=== RECORDS FOR THIS TASK ===

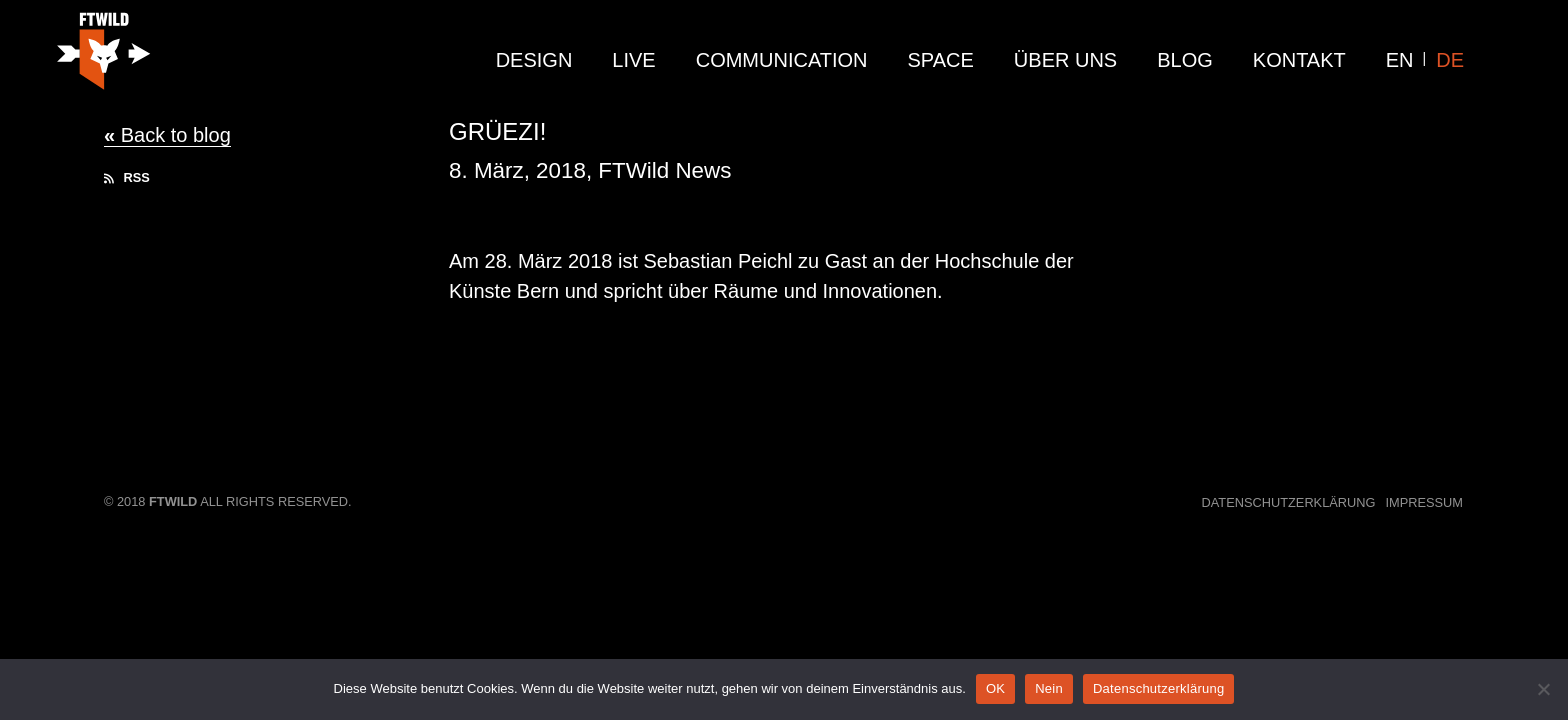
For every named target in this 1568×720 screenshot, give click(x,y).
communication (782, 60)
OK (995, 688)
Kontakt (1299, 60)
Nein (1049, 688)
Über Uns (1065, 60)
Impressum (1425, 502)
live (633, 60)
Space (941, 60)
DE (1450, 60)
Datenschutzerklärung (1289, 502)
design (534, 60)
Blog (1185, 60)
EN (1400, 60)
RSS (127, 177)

===

ASSIGNED TASK: Lines from the one containing "Impressum (1425, 502)" to the end of the data are to be printed exactly, including the first and last.

ANSWER AREA:
Impressum (1425, 502)
live (633, 60)
Space (941, 60)
DE (1450, 60)
Datenschutzerklärung (1289, 502)
design (534, 60)
Blog (1185, 60)
EN (1400, 60)
RSS (127, 177)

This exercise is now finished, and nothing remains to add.